Beautiful Lucy. We should all look as good at ninety or at eighty or at seventy – you get the picture. Her wonderful daughters threw a charming birthday party in an elegant apartment on East 73rd Street. Lucy and her family have inhabited it for a million years. It’s one of those places that’s suffused with big and little feasts to the eye: a Narwal tusk, colorful throws, etched champagne glasses, photos of the gorgeous family and of travels all over the globe, and books, books, books with Lucy’s favorite biography in prominent view: Lesley Blanch’s The Wilder Shores of Love.

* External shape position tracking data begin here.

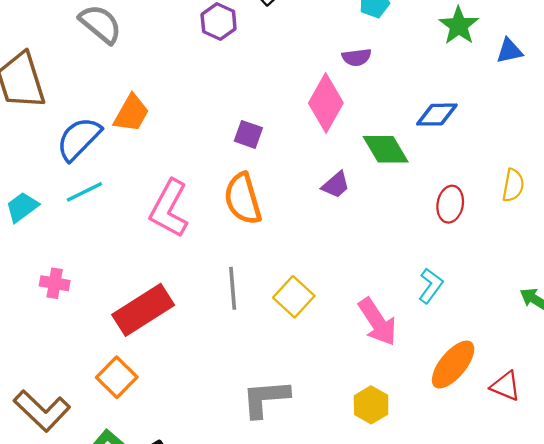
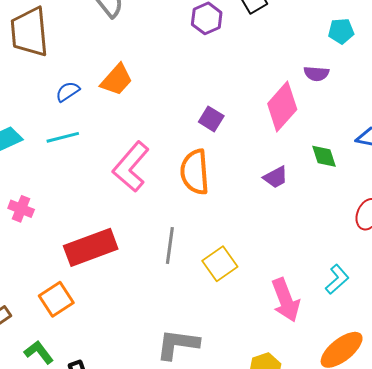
blue semicircle: (79, 139) -> (68, 92), size x0.6
green diamond: (386, 149) -> (324, 156), size x0.7

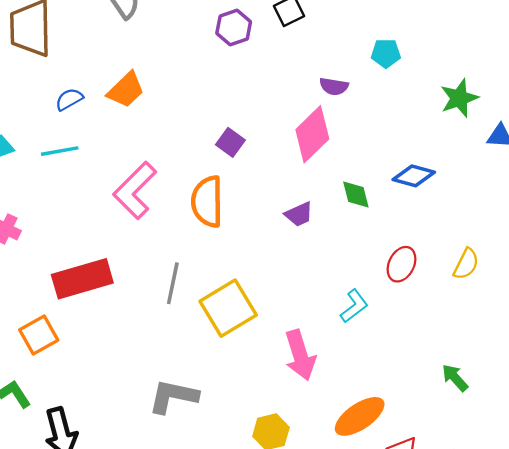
purple semicircle: (316, 74) -> (334, 86), moved
yellow square: (220, 264) -> (228, 308), size x1.4
cyan L-shape: (337, 279) -> (354, 306), moved

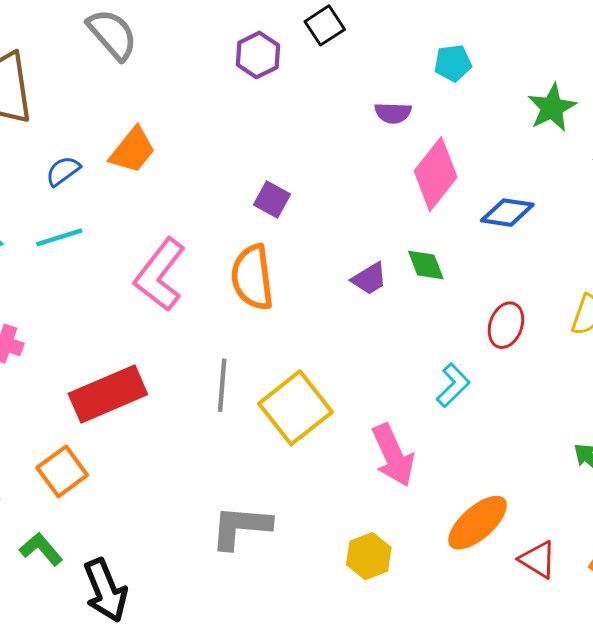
pink diamond: (312, 134) -> (436, 174), moved
green diamond: (356, 194) -> (426, 265), moved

It wasn’t prescribed but it sure was therapeutic. An hour after a short stay at Weill-Cornell, a friend and I directed the taxi to Rosemary’s on Greenwich. The perfect pain killer was the weird and delicious lemon zest pasta and a glass of dry white Vernaccia. Before or after lunch, climb the stairs to the orto and view Sixth Avenue and Greenwich Street from Rosemary’s rooftop garden.
Although its dark cozy interior is seductive on a rainy, windy night, The Waverly Inn is too aware of its own charm. It’s tired. On a recent visit, the food was fine but could be found in any upscale Manhattan restaurant. The white wine was mediocre. Remember how exciting the Union Square Cafe was until it went into the tourist doldrums? Watch out Waverly Inn. It could happen to you.
Down memory lane: a friend and I went to Pangea on Second Avenue to hear two jazz foot soldiers: Baby Jane Dexter and Ross Patterson. It was a big, brash, sentimental, sound, as intrinsically NYC as the bare brick walls.